Tu ne refusais pas les sorties parce que tu es introverti.
Tu refusais parce que tu avais déjà décidé.
Avant même d'arriver. Avant d'avoir entendu une phrase. Tu savais — ou tu croyais savoir — que ces gens n'avaient rien à t'offrir. Que la conversation serait creuse. Que tu rentrerais vide, deux heures de perdu.
C'est ça le vrai nom de ce que tu appelais introversion.
Une arrogance tranquille. Le tri fait en amont. L'autre disqualifié avant de parler.
Le problème n'est pas le jugement — savoir ce qu'on veut est une force. Le problème c'est la certitude. Tu ne filtrais pas. Tu fermais.
Et derrière la peur du temps perdu, il y a quelque chose de plus inconfortable : la peur d'arriver dans une pièce et de ne pas savoir quoi dire. De ne pas être intéressant. De décevoir.

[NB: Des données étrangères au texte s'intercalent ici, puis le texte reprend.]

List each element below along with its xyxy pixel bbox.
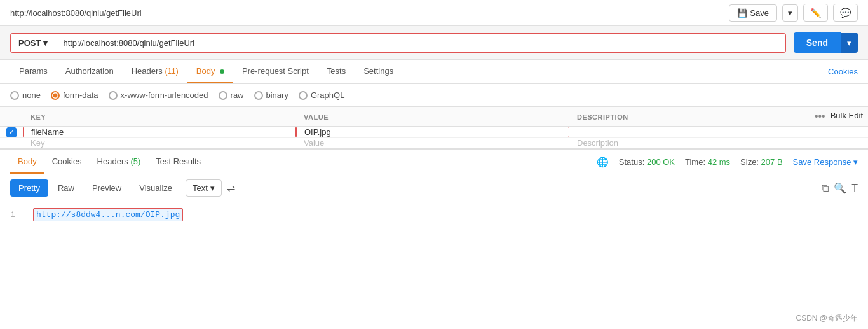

L'arrogance et l'insécurité occupent souvent la même chaise.
Ce que tu ne sauras jamais, c'est ce que tu n'as pas trouvé. La conversation qui ne s'est pas faite. La personne classée en trois secondes qui t'aurait déstabilisé si tu avais laissé le temps.
On ne perd pas son temps avec les gens. On perd son temps à décider à l'avance ce qu'ils valent.